§ **EXERCISE**
From the listing, collect all lines containing the word "WEITER".

§ **DATA FOR ANALYSIS**
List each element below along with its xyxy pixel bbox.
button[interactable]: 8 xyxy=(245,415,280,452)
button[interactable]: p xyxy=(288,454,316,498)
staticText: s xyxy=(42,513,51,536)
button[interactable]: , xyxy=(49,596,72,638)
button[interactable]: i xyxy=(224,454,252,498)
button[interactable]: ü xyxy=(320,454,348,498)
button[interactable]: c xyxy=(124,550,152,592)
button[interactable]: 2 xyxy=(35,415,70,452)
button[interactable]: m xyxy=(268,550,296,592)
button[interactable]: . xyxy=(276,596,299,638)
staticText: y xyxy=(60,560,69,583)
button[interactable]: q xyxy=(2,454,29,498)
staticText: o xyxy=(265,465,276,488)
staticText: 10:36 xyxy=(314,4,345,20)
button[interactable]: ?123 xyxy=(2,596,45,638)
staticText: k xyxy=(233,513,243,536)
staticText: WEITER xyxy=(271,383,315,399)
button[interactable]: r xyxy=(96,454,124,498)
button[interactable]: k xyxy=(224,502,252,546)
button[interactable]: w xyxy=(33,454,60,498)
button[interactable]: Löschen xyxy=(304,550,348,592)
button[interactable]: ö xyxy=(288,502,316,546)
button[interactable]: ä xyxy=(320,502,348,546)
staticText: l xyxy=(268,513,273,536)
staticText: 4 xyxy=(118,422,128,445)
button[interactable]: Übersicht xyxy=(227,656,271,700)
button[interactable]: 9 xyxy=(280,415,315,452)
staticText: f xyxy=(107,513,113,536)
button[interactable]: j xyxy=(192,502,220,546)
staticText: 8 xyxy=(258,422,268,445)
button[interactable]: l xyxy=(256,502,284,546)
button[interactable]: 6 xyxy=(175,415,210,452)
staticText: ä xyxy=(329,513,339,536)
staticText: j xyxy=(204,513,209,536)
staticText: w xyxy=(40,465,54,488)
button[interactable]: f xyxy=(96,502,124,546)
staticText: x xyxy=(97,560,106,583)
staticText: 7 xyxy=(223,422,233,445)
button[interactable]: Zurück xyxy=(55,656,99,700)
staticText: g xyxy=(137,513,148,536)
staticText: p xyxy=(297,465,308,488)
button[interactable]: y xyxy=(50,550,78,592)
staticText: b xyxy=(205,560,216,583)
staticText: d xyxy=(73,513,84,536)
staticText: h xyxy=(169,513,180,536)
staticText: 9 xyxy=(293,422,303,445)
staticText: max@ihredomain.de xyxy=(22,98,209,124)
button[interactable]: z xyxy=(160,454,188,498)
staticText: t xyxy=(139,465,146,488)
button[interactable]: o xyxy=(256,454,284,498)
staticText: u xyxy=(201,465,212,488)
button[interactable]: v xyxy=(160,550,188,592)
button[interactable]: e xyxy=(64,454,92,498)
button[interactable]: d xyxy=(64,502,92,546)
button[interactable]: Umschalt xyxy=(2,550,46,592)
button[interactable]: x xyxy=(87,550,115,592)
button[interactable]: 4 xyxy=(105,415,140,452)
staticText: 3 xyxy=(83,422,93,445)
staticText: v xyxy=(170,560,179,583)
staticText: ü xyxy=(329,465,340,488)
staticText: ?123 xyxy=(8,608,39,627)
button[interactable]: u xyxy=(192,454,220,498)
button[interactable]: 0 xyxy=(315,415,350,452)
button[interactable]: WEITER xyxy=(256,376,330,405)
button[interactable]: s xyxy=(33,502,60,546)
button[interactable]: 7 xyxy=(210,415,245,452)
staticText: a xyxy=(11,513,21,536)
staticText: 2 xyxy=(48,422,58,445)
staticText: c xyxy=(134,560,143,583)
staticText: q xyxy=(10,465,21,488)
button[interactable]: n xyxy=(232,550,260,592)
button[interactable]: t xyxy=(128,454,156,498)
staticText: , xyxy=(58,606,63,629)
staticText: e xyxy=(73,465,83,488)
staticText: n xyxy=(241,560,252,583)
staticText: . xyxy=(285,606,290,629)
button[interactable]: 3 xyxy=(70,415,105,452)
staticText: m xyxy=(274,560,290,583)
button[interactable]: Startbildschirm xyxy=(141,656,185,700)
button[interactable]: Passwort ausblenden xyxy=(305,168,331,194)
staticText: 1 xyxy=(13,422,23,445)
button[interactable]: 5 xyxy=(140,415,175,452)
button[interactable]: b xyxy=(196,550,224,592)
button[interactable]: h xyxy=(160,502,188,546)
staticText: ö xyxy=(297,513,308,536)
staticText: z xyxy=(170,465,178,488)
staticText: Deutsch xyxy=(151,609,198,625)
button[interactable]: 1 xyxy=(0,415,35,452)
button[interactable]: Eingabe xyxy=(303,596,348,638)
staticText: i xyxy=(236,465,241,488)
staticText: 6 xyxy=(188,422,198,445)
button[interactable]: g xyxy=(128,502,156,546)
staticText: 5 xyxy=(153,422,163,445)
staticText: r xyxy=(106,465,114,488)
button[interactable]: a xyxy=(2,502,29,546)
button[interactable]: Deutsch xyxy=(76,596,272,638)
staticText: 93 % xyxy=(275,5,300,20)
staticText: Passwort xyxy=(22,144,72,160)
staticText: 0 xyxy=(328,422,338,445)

§ **WRITTEN SOLUTION**
staticText: WEITER xyxy=(271,383,315,399)
button[interactable]: WEITER xyxy=(256,376,330,405)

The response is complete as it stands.